Hello everyone !
I am currently de novo assembling a drosophila genome, with a high level of polymorphism, using long PacBio reads. As my sequencing coverage is enough (220x), I chose to use the "PacBio" only method, which consist in "polishing" the final assembly by aligning raw reads against it and correct base by base. The algorithm performing this step is called quiver.
After polishing my assembly, I decided to align RNAseq reads against it and to check what was going on. I realised that in some particular region, some indels remains and refuse to disappear. I have tried to increase the polishing coverage to deal with these indels, but it didn’t worked. I don't have enough coverage with Illumina reads, so I can't use Pilon to correct theses regions using short reads.
Also, manually by looking at it in IGV, I couldn’t find any others example that the particular region I am talking about.
Does anyone ever experienced that problem ? Any idea about how to calculate indel rate without a reference genome ? How can I find some others regions with high indel rate ?
I hope that I was clear, don't hesitate to ask me any question to clarify myself,
Cheers,
Roxane
We found a similar situation once when we looked into genes (~3kbp) which were present in multiple copies. In that case there were >100 copies of that gene and Quiver did not manage to determine for some of them the correct sequence. This is likely the case if two regions are too similar and mapping becomes ambiguous. That said, we made 5 iterations of polishing (it was a smaller genome) and many of them got polished as a correction helps in the next round to determine better mapping of previously ambiguous reads. But for a few SNPs it flipped back & forth not being capable to find the correct sense. We finally did manual curation and PCR - probably not what you want to do...
Can you comment on the size/numbers of these indels?
I assume your genome sequence did not come from a single fly and was a mix of a bunch.
Indels are like a single nucleotide inserted, or missing, it is not assembly wide, just in a particular regions that I was able to find this. The numbers, I can't say exactly, because I am not sure that there is not other case else where in my assembly. In the concerned region, it was like maximum 10 (of a single insertion or deletions, rarely 2 nucleotide).

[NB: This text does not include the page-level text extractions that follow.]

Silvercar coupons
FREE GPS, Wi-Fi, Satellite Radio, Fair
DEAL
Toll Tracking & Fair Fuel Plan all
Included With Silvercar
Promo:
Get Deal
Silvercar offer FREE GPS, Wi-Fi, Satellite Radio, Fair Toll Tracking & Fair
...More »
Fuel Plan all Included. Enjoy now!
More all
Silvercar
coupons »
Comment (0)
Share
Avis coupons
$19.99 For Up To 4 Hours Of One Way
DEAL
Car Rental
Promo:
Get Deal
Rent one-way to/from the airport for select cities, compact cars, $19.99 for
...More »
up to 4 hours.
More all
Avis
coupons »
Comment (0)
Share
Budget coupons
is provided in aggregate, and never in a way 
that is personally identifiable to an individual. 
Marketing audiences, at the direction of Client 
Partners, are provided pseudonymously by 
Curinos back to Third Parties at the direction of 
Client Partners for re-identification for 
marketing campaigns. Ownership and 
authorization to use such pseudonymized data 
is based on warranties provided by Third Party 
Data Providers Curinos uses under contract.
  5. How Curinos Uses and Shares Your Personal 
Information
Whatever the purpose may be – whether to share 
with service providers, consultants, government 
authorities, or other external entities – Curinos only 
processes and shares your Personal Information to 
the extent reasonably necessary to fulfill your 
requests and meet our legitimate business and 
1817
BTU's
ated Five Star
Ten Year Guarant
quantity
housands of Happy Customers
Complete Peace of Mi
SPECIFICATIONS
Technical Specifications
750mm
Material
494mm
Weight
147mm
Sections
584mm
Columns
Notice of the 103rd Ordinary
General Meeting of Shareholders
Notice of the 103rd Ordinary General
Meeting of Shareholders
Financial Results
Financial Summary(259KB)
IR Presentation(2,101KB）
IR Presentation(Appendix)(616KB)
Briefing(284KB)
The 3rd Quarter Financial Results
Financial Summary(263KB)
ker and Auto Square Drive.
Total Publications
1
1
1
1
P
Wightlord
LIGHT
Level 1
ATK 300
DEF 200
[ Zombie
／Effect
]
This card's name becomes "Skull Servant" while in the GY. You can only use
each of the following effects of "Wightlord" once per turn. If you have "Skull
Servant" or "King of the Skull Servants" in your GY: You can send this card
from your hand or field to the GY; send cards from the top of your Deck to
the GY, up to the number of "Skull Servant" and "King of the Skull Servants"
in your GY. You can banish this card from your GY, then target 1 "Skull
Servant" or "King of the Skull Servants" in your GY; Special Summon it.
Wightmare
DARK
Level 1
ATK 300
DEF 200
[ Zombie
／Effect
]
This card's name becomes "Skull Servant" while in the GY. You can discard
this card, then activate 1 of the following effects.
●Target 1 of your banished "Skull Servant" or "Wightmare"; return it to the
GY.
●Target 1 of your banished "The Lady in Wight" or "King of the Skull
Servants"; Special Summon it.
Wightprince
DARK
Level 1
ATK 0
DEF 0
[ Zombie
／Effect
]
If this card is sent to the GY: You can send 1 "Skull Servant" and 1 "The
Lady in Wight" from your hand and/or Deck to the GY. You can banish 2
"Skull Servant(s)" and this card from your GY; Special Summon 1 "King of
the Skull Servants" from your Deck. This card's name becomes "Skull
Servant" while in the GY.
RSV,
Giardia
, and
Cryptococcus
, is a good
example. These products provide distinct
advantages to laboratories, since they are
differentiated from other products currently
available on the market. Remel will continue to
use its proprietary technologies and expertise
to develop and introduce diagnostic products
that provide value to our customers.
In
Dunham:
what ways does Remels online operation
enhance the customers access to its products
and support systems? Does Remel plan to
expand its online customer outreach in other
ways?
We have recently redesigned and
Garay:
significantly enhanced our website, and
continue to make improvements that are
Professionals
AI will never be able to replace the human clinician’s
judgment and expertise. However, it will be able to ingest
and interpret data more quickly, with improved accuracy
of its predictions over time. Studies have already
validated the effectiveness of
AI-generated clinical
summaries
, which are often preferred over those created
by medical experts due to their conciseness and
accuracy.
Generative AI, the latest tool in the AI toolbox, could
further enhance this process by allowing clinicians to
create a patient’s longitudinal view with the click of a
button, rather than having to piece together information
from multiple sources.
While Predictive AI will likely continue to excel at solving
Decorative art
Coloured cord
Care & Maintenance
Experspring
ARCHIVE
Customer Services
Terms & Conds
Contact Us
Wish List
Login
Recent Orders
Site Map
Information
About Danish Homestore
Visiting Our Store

Indeed, it come from a bunch of several flies, that is why polymorphism can be a issue.
In this case, I suspect more the sequencing technology, with its higher error rate for indel, to cause this issue. The problem is that it is supposed to be solved using quiver. But in my particular region it is not...
Is it better the way I explained ?
If your RNAseq reads (which I assume are illumina) are consistently showing the same sequence then would it be better to trust them (especially if the differences with the reference are only a single bp)?
Yeah of course, I know I should trust them. I want to correct indels regarding RNAseq mapping indications. If RNAseq mapping indicate that there is an indel, then I want to correct it. But I want a way to estimate how many indels like this I have in my assembly, and how to correct them without doing it manually.